Australian labour on back foot

Submitted by Matthew on 12 March, 2014 - 10:39

Australia’s right-wing prime minister Tony Abbott has called for a Royal Commission into union “corruption”, as a way of paving the way for new anti-union laws, which he can’t introduce straight off because he lacks a majority in the Senate (upper house).

The comment by former Labor minister and former ACTU [Australian TUC] president Martin Ferguson on Abbott’s anti-union drive focuses some of the problems in the labour movement’s response.

He says he is pleased that Abbott is suggesting what he calls “sensible industrial relations reform”. Gas bosses, he says, could lose billions “because of over-regulation”. And “high labour costs” — not high profits, not high pay-outs to bosses — are a problem.

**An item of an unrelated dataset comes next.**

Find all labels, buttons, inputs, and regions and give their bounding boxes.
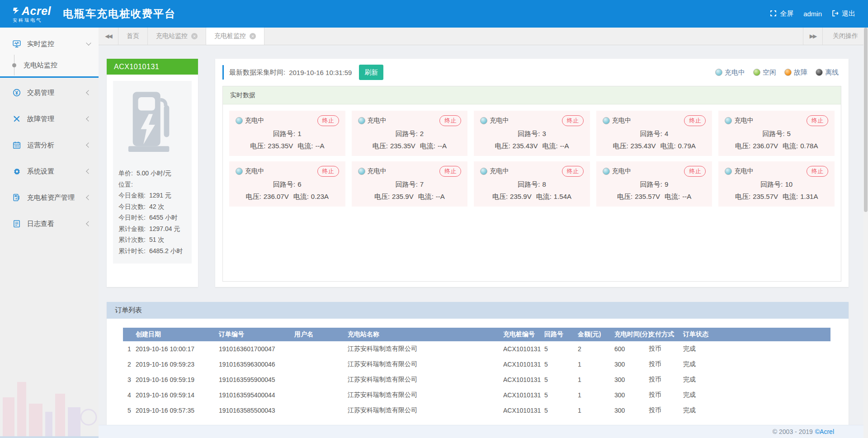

“High labour costs and low productivity are an unsustainable mix. And therefore elements of the Fair Work Act must be looked at”.

Ferguson made his entire career in the labour movement, starting off with a straight-from-university job as a union research officer. He was reckoned to represent the “soft left”.

There’s no evidence that he had his fingers in the till, as some union leaders have had. (You notice, though, that no-one is doing a Royal Commission into the world’s big banks, despite one huge scandal after another being revealed as they’ve come under more strain since 2008!)

But Ferguson exemplifies a deeper corruption in the unions — the corruption constituted by the fact that being a union official has become more a career option than a chance to serve rank and file workers.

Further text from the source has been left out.